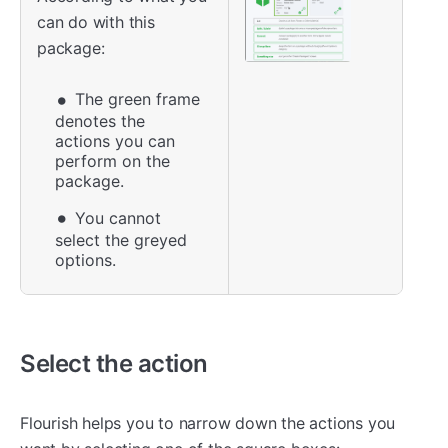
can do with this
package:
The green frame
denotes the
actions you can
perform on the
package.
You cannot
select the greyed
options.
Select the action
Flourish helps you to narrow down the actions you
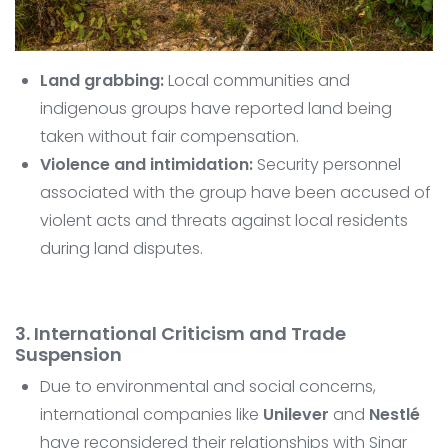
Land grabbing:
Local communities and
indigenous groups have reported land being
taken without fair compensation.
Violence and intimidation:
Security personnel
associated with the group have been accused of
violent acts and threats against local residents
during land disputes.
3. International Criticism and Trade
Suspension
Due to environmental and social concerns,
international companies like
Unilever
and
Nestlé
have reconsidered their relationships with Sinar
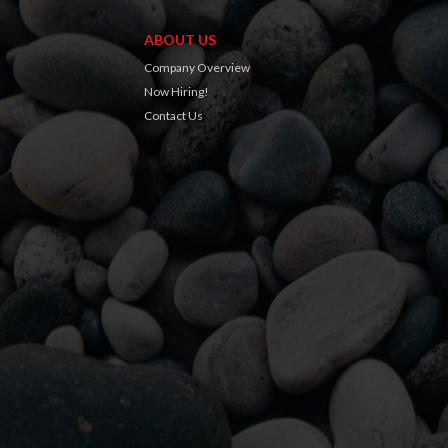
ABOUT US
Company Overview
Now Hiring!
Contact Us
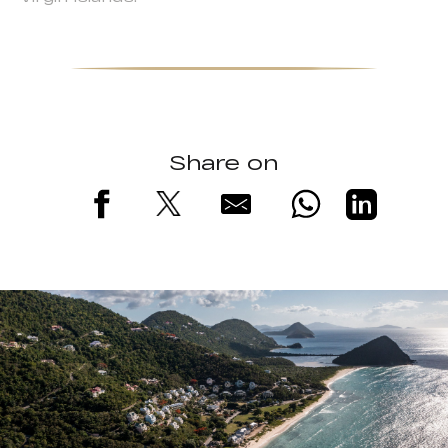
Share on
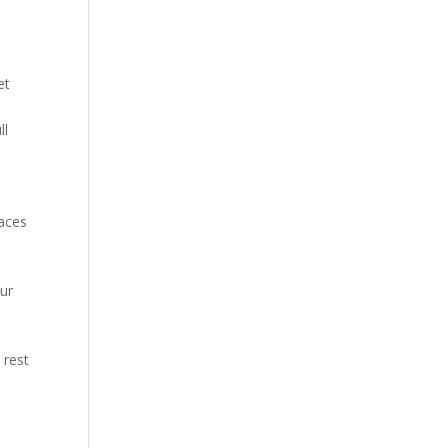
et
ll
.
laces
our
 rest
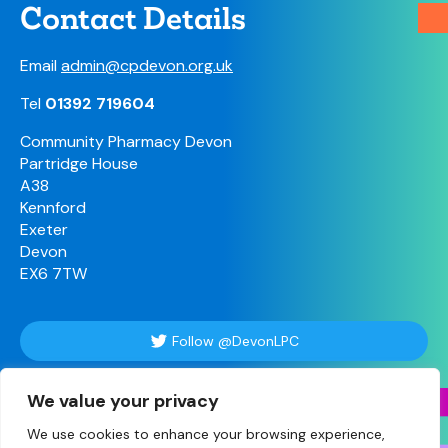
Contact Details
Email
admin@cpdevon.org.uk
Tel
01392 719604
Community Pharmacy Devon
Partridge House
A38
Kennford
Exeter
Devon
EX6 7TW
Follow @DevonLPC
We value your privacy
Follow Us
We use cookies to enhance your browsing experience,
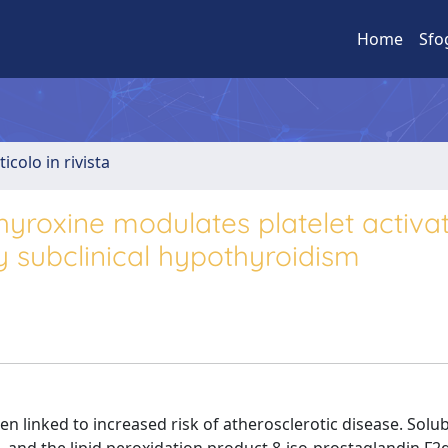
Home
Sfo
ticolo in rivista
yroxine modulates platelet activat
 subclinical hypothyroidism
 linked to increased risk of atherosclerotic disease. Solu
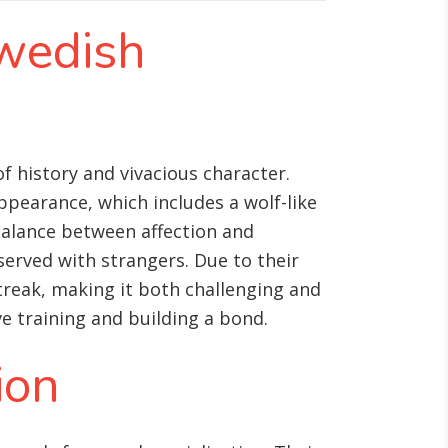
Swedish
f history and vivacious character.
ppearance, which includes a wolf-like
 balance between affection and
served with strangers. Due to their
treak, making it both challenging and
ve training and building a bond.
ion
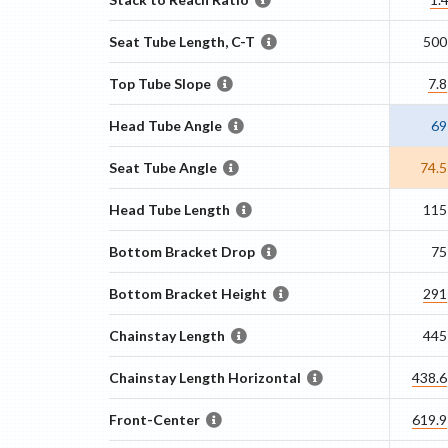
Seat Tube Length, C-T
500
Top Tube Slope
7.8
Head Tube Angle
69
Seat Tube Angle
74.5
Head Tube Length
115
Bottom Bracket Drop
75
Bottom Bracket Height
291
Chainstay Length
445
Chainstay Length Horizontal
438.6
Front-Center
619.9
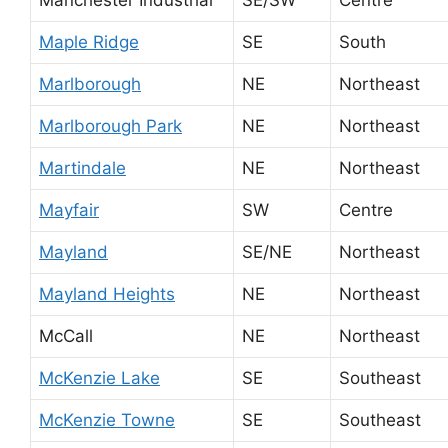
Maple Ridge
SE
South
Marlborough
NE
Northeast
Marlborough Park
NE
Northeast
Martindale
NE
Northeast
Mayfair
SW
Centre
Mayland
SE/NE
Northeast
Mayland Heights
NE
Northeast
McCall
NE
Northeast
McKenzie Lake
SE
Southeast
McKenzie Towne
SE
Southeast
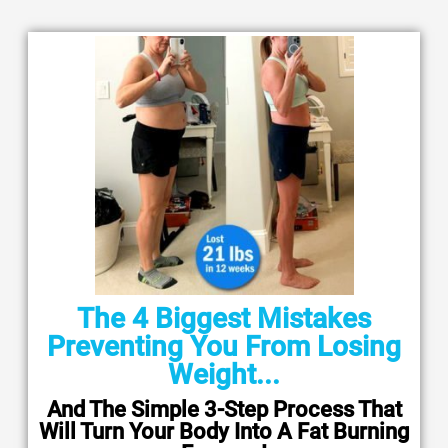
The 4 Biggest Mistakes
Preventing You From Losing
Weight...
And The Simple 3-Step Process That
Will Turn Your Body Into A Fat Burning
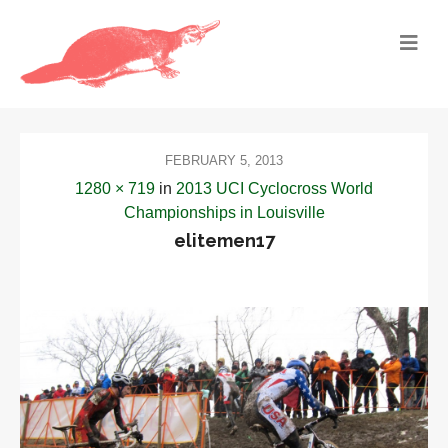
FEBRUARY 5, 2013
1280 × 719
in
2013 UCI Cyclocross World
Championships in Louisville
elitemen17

◆ **What you should do**
The preceding listing is to be restated word for word, with every picture omitted.

◆ **Finished exercise**
can do with this
package:
The green frame
denotes the
actions you can
perform on the
package.
You cannot
select the greyed
options.
Select the action
Flourish helps you to narrow down the actions you
Land grabbing:
Local communities and
indigenous groups have reported land being
taken without fair compensation.
Violence and intimidation:
Security personnel
associated with the group have been accused of
violent acts and threats against local residents
during land disputes.
3. International Criticism and Trade
Suspension
Due to environmental and social concerns,
international companies like
Unilever
and
Nestlé
have reconsidered their relationships with Sinar
ABOUT US
Company Overview
Now Hiring!
Contact Us
Share on
et
ll
.
laces
our
 rest
Contact Details
Email
admin@cpdevon.org.uk
Tel
01392 719604
Community Pharmacy Devon
Partridge House
A38
Kennford
Exeter
Devon
EX6 7TW
Follow @DevonLPC
We value your privacy
Follow Us
We use cookies to enhance your browsing experience,
Home
Sfo
ticolo in rivista
yroxine modulates platelet activat
 subclinical hypothyroidism
 linked to increased risk of atherosclerotic disease. Solu
Swedish
f history and vivacious character.
ppearance, which includes a wolf-like
 balance between affection and
served with strangers. Due to their
treak, making it both challenging and
ve training and building a bond.
ion
Seat Tube Length, C-T
500
Top Tube Slope
7.8
Head Tube Angle
69
Seat Tube Angle
74.5
Head Tube Length
115
Bottom Bracket Drop
75
Bottom Bracket Height
291
Chainstay Length
445
Chainstay Length Horizontal
438.6
Front-Center
619.9
Maple Ridge
SE
South
Marlborough
NE
Northeast
Marlborough Park
NE
Northeast
Martindale
NE
Northeast
Mayfair
SW
Centre
Mayland
SE/NE
Northeast
Mayland Heights
NE
Northeast
McCall
NE
Northeast
McKenzie Lake
SE
Southeast
McKenzie Towne
SE
Southeast
The 4 Biggest Mistakes
Preventing You From Losing
Weight...
And The Simple 3-Step Process That
Will Turn Your Body Into A Fat Burning
FEBRUARY 5, 2013
1280 × 719
in
2013 UCI Cyclocross World
Championships in Louisville
elitemen17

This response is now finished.